21st of August 2009 Author: Glo Wood
Waiting for the other shoe to drop - will Ladbrokes follow suit?
Recent speculation that William Hill plc would move its online operations to Gibraltar to better compete in a kinder tax climate were confirmed today (Tuesday) in a statement from the company.
The announcement was widely predicted in the UK, and industry observers are now waiting for the other shoe to drop - will rival group Ladbrokes follow suit? Ladbrokes has intimated that if Will Hill moves it may be forced to reconsider its own situation. Both groups have pointed to the difficulties of remaining competitive online when they carry a 15 percent UK tax burden and a 10 percent racing levy versus the 1.5 percent tax regime enjoyed by offshore based competitors.

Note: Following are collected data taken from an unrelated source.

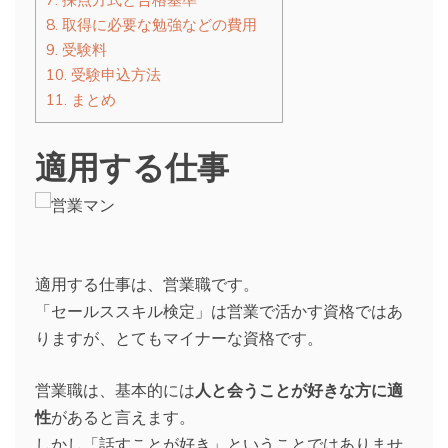
8.
取得に必要な勉強などの費用
9.
受験料
10.
受験申込方法
11.
まとめ
適用する仕事
適用する仕事は、営業職です。
「セールススキル検定」は営業で活かす資格ではあ
りますが、とてもマイナーな資格です。
営業職は、基本的には
人と会うことが好きな方に適
性
があると言えます。
しかし「話すことが好き」ということではありませ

William Hill recently confirmed plans for a GBP 350 million rights issue as part of a GBP 1.2 billion refinancing, and revealed that it was relocating 90 jobs in its sportsbook operation overseas, mainly to Gibraltar - a move widely interpreted as an advance warning on today's announcement. The company has also negotiated a new GBP 588.5 million debt facility.

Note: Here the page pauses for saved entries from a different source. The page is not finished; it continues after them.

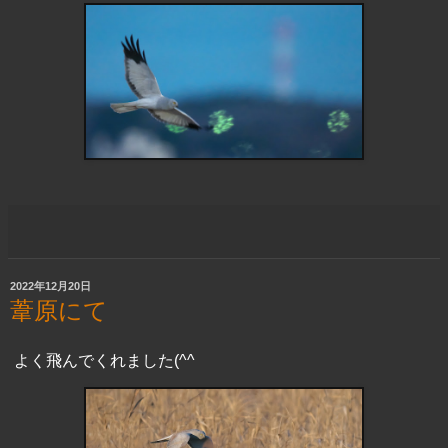
2022年12月20日
葦原にて
よく飛んでくれました(^^ゞ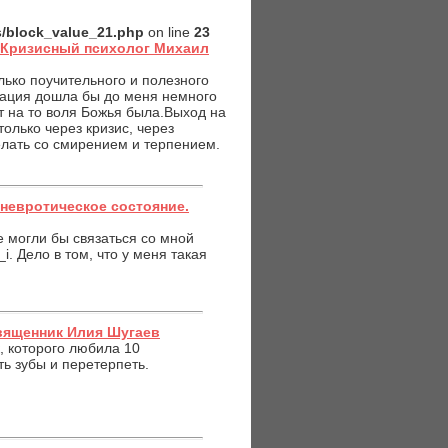
es/block_value_21.php
on line
23
: Кризисный психолог Михаил
лько поучительного и полезного
мация дошла бы до меня немного
т на то воля Божья была.Выход на
олько через кризис, через
елать со смирением и терпением.
 невротическое состояние.
е могли бы связаться со мной
 Дело в том, что у меня такая
Священник Илия Шугаев
к, которого любила 10
ть зубы и перетерпеть.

The statement from William Hill plc confirmed that its online betting and gaming business, William Hill Online, will be moving its online betting service, sportsbook, and online fixed-odds games from the UK to Gibraltar. Thereafter, the sportsbook and games activities will be operating under a Gibraltar licence.
The transfer of the sportsbook and fixed-odds games is part of the ongoing integration of William Hill Online, which was created in December 2008 through the combination of William Hill’s existing interactive business with assets acquired from Playtech Limited .
Gibraltar is a leading centre for online betting and gaming companies, offering access to skilled employees, an established regulatory environment and a competitive tax regime. William Hill Online’s headquarters and core gaming operations are already based in Gibraltar. Approximately 75 employees have already relocated from William Hill’s UK operations to join William Hill Online in Gibraltar.
"As a result of the move, William Hill Online will benefit from cost savings already being achieved by other offshore operators, which have previously put it at a commercial disadvantage," the statement announced.
"William Hill continues to have a substantial presence in the UK and Ireland, including 2 300 licensed betting offices and around 16 000 employees. It paid almost GBP 300 million in UK taxes and levies in 2008.
Ralph Topping, Chief Executive of William Hill, commented: “We are ambitious for William Hill Online to be a successful online betting and gaming business on the international stage. Having acquired European-focused websites, global marketing and multi-lingual customer services capabilities, this is the logical next step in our development of this business. William Hill Online has an increasingly international customer base and this move will ensure we are well positioned to compete on an international stage.”
In a seperate statement, the group released half-yearly results to the end of June 2009 for its online activities that included a 58 percent increase in net revenue to GBP100 million (H1 2008: GBP63 million. Online operating profit rose 13 percent to GBP 31.4 million (2008: GBP27.7 million). Telephone betting revenues were disappointing, falling 18 percent to GBP18.6 million, while operating profit dropped 73 percent to GBP 1.2 million.
Online net gaming revenues grew 88 percent during H1 as casino and bingo/skill gaming performed strongly with net revenues up 21 percent (casino) and 50 percent (bingo and skill gaming).
Despite earlier rumours of integration hiccoughs, the group seems satisfied that the newly formed William Hill Online is performing well, with new accounts and unique active accounts up 30 percent and 29 percent respectively.
Sportsbook revenue was down 1% due to poor betting results but new accounts were up 9 percent and unique active accounts up 7 percent. Poker revenues also disappointed, dropping 15 percent following the migration of the player base in March. However, management remains confident that the higher liquidity on the iPoker network will remedy the situation, and William Hill Online be adding sterling and Euro-based tables to the existing US dollar-denominated offering.
Live betting is assuming growing importance in the online activities and will constitute a core element in the company’s sports offering in 2009-2010, building on the 18 percent quarter on quarter rise in net revenue growth achieved in the current year.
In a wider group sense, revenues for the group’s retail division declined by one percent to GBP 393.2 million (H1 2008: GBP 398.2 million) and operating profit fell 10 percent to GBP 111.5 million. Total group revenues rose 5 percent to GBP 515.5 million (H1 2008: GBP488.8 million).